On Flickr30k, we demonstrate bidirectional control over semantic attributes:

Inhibitory intervention (\(\alpha = -1\)): Almost completely removes color or sentiment words from captions while maintaining overall caption quality (CIDEr score).
Enhancing intervention (\(\alpha = 5\)): More than doubles the frequency of color or sentiment words with only marginal quality degradation.

Captioning results on Flickr30k. Left: Inhibitory intervention removes color words. Right: Enhancing intervention promotes color words.
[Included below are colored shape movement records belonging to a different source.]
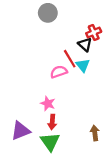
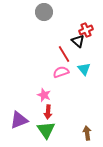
cyan triangle: (83, 65) -> (84, 69), moved
pink semicircle: (59, 72) -> (61, 72), moved
brown arrow: (95, 133) -> (87, 133), moved

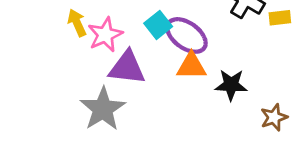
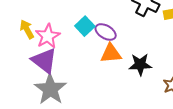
purple ellipse: (186, 35) -> (106, 32), size x0.7
purple triangle: (127, 68) -> (44, 61), moved, turned 36

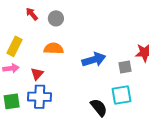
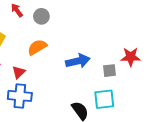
orange semicircle: (54, 48) -> (37, 47), turned -36

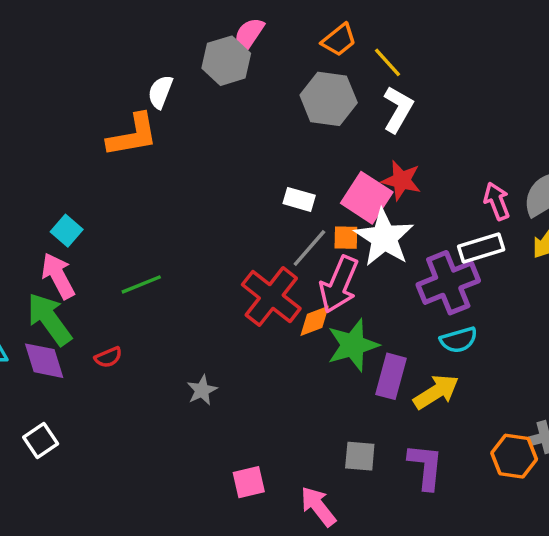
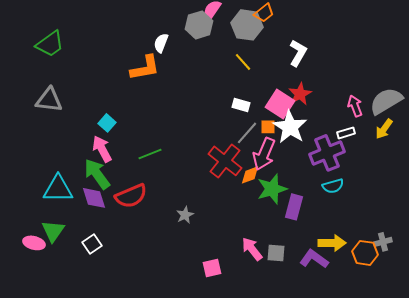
yellow line: (388, 62) -> (243, 62), moved
gray hexagon: (329, 99) -> (247, 25), moved
red star: (401, 180) -> (300, 94), turned 30
white rectangle: (481, 248) -> (346, 133), size x0.7
red semicircle: (108, 357) -> (131, 196), size x2.0
yellow arrow: (436, 392) -> (332, 243), moved, turned 32
purple L-shape: (426, 467) -> (314, 259), turned -60
pink arrow: (318, 506) -> (252, 249), moved

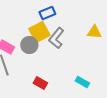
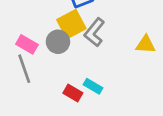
yellow triangle: (94, 32) -> (146, 44), moved
cyan rectangle: (82, 82) -> (93, 86), moved

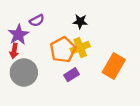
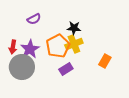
black star: (80, 22) -> (74, 28), moved
purple star: (18, 35) -> (30, 49), moved
orange rectangle: (114, 66) -> (105, 61), size x0.6

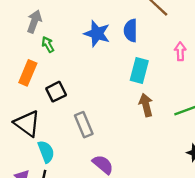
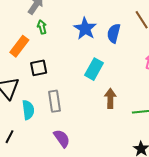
cyan rectangle: (139, 71) -> (94, 69), moved
cyan semicircle: (46, 152) -> (28, 110), moved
Both preserve caption quality (CIDEr).

Key Findings

Head specialization is pervasive: Across language and vision-language models, individual attention heads consistently specialize in narrow semantic domains.
Specialization enables control: Intervening on a tiny fraction of heads (≈1%) produces targeted, interpretable changes in model behavior.
Semantic structure emerges naturally: Head selections reflect semantic relationships between tasks and concepts.
The method is practical: No training required, works with partial concept vocabularies, and scales to large multimodal models.

Citation

@inproceedings{headpursuit,
  title     = {Head Pursuit: Probing Attention Specialization in Multimodal Transformers},
  author    = {Basile, Lorenzo and Maiorca, Valentino and Doimo, Diego and
               Locatello, Francesco and Cazzaniga, Alberto},
  booktitle = {The Thirty-ninth Annual Conference on Neural Information Processing Systems},
  year      = {2025}
}

Authors

Lorenzo Basile¹ · Valentino Maiorca²’³ · Diego Doimo¹ · Francesco Locatello³ · Alberto Cazzaniga¹

¹Area Science Park, Italy · ²Sapienza University of Rome, Italy · ³Institute of Science and Technology Austria

⚠️ Broader Impact: While this work contributes to model interpretability and control, targeted manipulation of model behavior raises ethical considerations. We encourage careful evaluation of applications, especially in sensitive domains.